The young man sat stiffly in a chair that creaked under his weight. Or perhaps under his aura of mystery.

"So what does that mean?" he asked, voice calm but uncertain.

"It means, lad," Brann said, shutting the book with a noise like a bear slapping a tree, "you don't belong to Glaciem. Not officially. But!"—he held up a meaty finger—"we've a lot of empty space and not enough young folks. And you, my mystery icicle, appear strong, healthy, and—judging by how you handled soup earlier—reasonably well-mannered."

The young man blinked. "I'm… allowed to stay?"

"If you like," Brann said. "We're not savages. Well—" he chuckled—"not all of us."

John, who'd been leaning silently against the wall, finally spoke. "He can stay with us, if he wants. At least till he finds his feet. Or his memory."

There was something in John's voice then—something softer than usual. Claire had said once that John rarely talked about his little brother, lost to the blizzards nearly a decade ago. But now, looking at the young man beside him, there was a glimmer of something in John's eyes. Not quite hope. Not quite grief. Something in between.

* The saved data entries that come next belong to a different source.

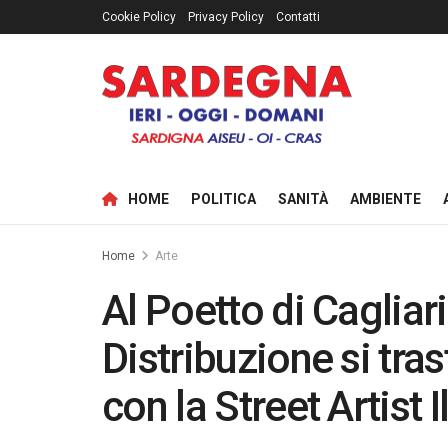
Cookie Policy
Privacy Policy
Contatti
HOME
POLITICA
SANITÀ
AMBIENTE
Home
Arte
Al Poetto di Cagliari
Distribuzione si tra
con la Street Artist I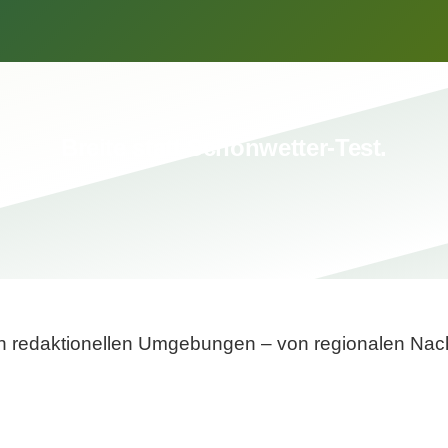
Breite statt Schönwetter-Test.
sten redaktionellen Umgebungen – von regionalen Nach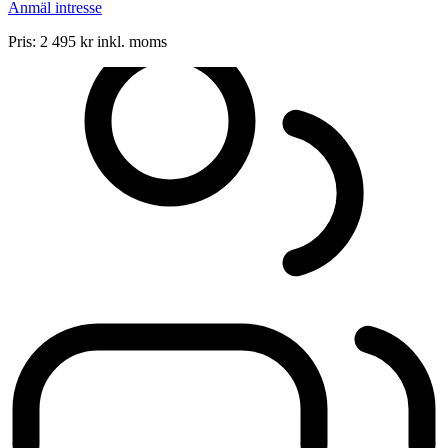
Anmäl intresse
Pris:
2 495 kr
inkl. moms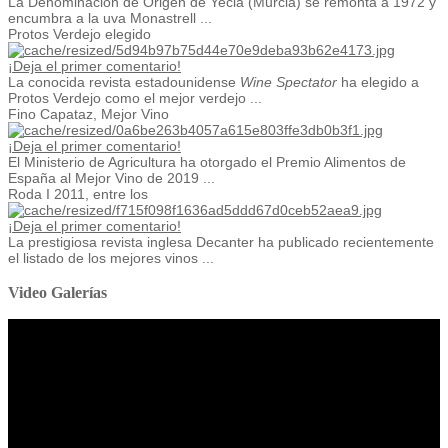
La Denominación de Origen de Yecla (Murcia) se remonta a 1972 y
encumbra a la uva Monastrell ...
Protos Verdejo elegido
¡Deja el primer comentario!
La conocida revista estadounidense
Wine Spectator
ha elegido a
Protos Verdejo como el mejor verdejo ...
Fino Capataz, Mejor Vino
¡Deja el primer comentario!
El Ministerio de Agricultura ha otorgado el Premio Alimentos de
España al Mejor Vino de 2019 ...
Roda I 2011, entre los
¡Deja el primer comentario!
La prestigiosa revista inglesa Decanter ha publicado recientemente
el listado de los mejores vinos ...
Video Galerías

The young man noticed it too.

"I… owe you my life," he said quietly. "I wouldn't be here without you or Claire. So…" He paused, his emerald eyes steady. "Would you name me?"

John looked startled. "Name you?"

"I don't remember mine. Feels wrong to walk around without one. I trust you."

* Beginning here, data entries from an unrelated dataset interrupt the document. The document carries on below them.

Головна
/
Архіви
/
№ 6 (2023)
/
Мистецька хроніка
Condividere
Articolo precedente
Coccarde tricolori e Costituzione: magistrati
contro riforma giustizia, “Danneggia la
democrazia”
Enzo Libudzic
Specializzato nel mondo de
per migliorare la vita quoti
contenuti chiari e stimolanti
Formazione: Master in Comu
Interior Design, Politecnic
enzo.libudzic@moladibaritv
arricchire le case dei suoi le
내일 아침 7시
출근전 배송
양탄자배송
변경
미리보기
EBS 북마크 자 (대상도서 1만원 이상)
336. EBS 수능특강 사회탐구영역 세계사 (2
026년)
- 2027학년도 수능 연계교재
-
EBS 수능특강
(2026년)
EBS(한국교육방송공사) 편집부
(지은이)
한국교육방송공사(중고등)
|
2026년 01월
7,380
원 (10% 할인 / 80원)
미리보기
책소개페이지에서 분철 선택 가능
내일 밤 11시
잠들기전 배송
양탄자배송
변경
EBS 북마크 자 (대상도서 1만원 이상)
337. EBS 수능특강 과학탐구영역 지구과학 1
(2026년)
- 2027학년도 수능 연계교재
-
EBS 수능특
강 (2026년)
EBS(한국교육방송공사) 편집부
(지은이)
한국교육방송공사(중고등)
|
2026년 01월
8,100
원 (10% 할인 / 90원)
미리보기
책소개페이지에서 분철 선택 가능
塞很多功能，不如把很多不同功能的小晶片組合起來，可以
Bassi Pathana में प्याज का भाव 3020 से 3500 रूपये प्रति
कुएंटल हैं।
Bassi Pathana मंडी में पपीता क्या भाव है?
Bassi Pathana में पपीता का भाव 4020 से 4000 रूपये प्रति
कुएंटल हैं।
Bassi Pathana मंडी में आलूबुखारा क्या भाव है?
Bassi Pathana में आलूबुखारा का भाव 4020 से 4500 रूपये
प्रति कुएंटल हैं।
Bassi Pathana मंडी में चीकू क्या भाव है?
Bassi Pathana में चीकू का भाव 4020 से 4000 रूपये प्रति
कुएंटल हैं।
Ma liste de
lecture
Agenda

There was a pause, deep and heavy like the snow on the rooftops.

Then John gave a rare, thoughtful smile. "You remind me of my brother. He always talked about being a great warrior. Said if he ever became one, he'd call himself 'Kael.' Said it sounded like something out of a bard's tale."

The young man tried the name in his mind.

Kael.

It felt… right. Like the sound of steel and wind. Like the storm he'd emerged from.

"Then I'll be Kael," he said firmly. "Kael of Frosthollow."

Brann clapped his hands so hard that dust fell from the ceiling. "Brilliant! Welcome to Frosthollow, Kael. Mind the mammoths, avoid the goatberry ale, and don't ever challenge the dwarf twins to arm wrestling unless you fancy a broken elbow."

Kael stood up, a little straighter, a little more sure.

For the first time since he'd woken in the snow, he felt like he wasn't lost.